Try it: Report how many lines of the material contain the string "للمرأة". Add nothing beyond the number.

Data for analysis:
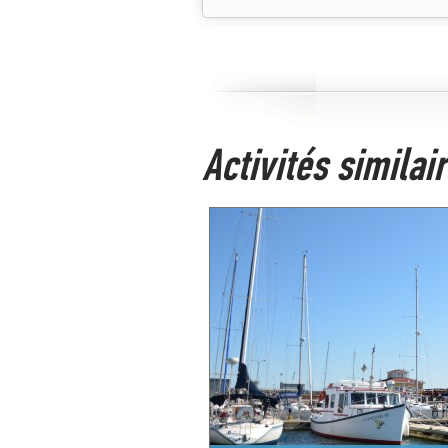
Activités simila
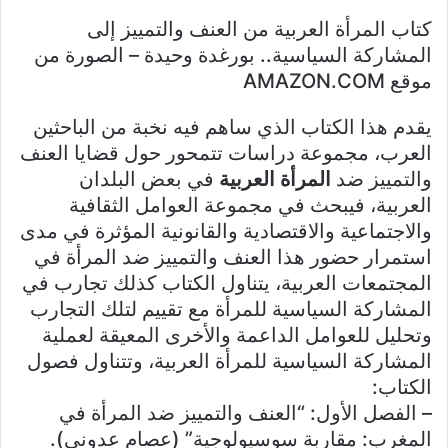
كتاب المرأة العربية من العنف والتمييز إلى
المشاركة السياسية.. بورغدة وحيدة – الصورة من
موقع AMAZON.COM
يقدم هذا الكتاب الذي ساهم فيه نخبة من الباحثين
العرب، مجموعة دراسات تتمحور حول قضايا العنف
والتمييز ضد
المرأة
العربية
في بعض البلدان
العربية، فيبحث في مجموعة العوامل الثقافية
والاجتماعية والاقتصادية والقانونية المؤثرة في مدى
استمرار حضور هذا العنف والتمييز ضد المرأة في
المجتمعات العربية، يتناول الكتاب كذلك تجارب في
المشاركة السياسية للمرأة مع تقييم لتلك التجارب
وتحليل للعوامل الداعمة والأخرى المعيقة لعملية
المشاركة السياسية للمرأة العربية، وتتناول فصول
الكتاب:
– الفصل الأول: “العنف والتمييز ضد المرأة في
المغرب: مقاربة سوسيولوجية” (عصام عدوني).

Response box: 2